Ripresa che comincia con il Trento che prova a prendere in mano il ritmo della partita, ma continua a regnare l’equilibrio. 59’ GOL DELLA TRIESTINA! ARTUR IONITA INSACCA su cross di D’Urso, con la compartecipazione di Strizzolo: 1-0 per la Triestina! 62’ Traversa di Olivieri dal limite dell’area! Unione vicina al raddoppio, che ora prova ad affondare il colpo nei confronti di un Trento che pare aver rinculato dopo il gol subito. 67’ D’Urso in contropiede sciupa una ghiottissima occasione, aspettando Strizzolo per l’assist per poi improvvisare da solo, ma perdendo ormai almeno un tempo di gioco. 68’ Grande occasione per il Trento, con Accornero che incrocia in area e batte Roos, ma il pallone si spegne a lato. Equilibri ormai spezzati al Nereo Rocco. Partita che procede su binari favorevoli all’Unione, ma il Trento prova a spingere per provare a recuperare. Dopo 5 – interminabili – minuti di recupero e un gol in netto fuorigioco del Trento finisce così la partita. Vittoria FON-DA-MEN-TA-LE.
LE PAGELLE
Roos 6.5: Chiamato in causa poco spesso, ma quando succede è sempre una certezza e quando viene battuto è stato da un gol in fuorigioco
Balcot 6.5: Partita di spessore da parte di un giocatore che è ai primi gettoni in carriera, ma non lo dà affatto a vedere
Silvestri 7: Una certezza. Si è calato benissimo nella parte e sembra giocare in questa squadra da ben prima di metà gennaio
Frare 7: Attento, preciso e affidabile come sempre. Il ministro della difesa rossoalabardata è senza dubbio tra i migliori in campo, così come il suo compagno di reparto
Tonetto 6.5: Preciso e puntuale, non perfetto in fase offensivo ma si spende molto in fase difensiva e quelle poche volte che sembra in ritardo, recupera senza troppi problemi (dall’87’ Cancellieri sv)

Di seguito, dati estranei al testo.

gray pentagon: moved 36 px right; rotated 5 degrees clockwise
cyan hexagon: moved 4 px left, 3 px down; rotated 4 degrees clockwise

Ionita 7.5: Secondo gol consecutivo alla seconda presenza con la Trieste. Sblocca una partita difficilissima, giocata a grande intensità. Impatto ben più che notevole nella realtà rossoalabardata
Correia 7.5: Una piovra a centrocampo, migliore in campo nel primo tempo ed essenziale anche nella ripresa, anche quando iniziano a spiccare altri suoi compagni. Il suo “palla c’è, palla non c’è” farebbe innamorare anche chi odia il calcio. Peccato per il giallo che gli farà saltare la Pro Vercelli
Fiordilino 5.5: Non la migliore uscita del centrocampista ex Venezia, che è risultato un po’ troppo impreciso rispetto agli standard a cui ci ha abituati (dal 59’ Jonsson 6: Entra in un ruolo a lui più congeniale – il suo – e fa il compitino, senza infamia e senza lode, sempre utile)

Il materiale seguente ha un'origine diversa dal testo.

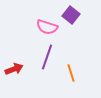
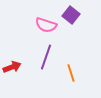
pink semicircle: moved 1 px left, 2 px up
purple line: moved 1 px left
red arrow: moved 2 px left, 2 px up
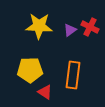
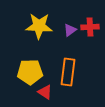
red cross: rotated 30 degrees counterclockwise
yellow pentagon: moved 2 px down
orange rectangle: moved 5 px left, 3 px up
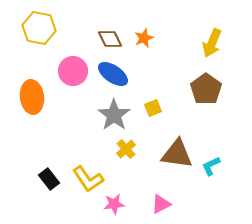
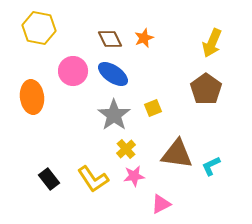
yellow L-shape: moved 5 px right
pink star: moved 20 px right, 28 px up
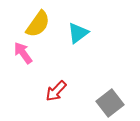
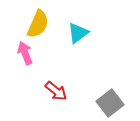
yellow semicircle: rotated 12 degrees counterclockwise
pink arrow: moved 2 px right; rotated 15 degrees clockwise
red arrow: rotated 95 degrees counterclockwise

D’Urso 6.5: Un primo tempo insufficiente, ma la giocata della ripresa con cui sblocca la partita vale tutto (o quasi). Pecca probabilmente di eccessiva generosità ma è da lui che ci si aspettano le giocate decisive ed è entusiasmante quando le riesce a tirare fuori (dal 69’ Voca 6: Entra per dare una mano nella fase difensiva e ordine nella gestione del pallone e adempie al suo dovere)
Olivieri 6: Solita corsa, grande quantità e disponibilità per i compagni. La traversa colpita gli nega la gioia di un gol che probabilmente avrebbe meritato per quanto si spende sempre per la causa dell’Unione
Vertainen 5.5: Fa molto a sportellate con i centrali ospiti, ma pecca di imprecisione quando prova ad imbucare i compagni (dal 59’ Strizzolo 6.5: Entra bene, partecipa all’azione del gol e si rende pericoloso)
All. Attilio Tesser 9: Una partita a scacchi, preparata rispettando l’avversario e riconoscendone la pericolosità. Ha preparato una Triestina coperta e accorta, ma non rinunciataria: la vittoria – pesantissima – è di quelle che certificano il valore di questo immenso, splendido allenatore. Come se già non si sapesse.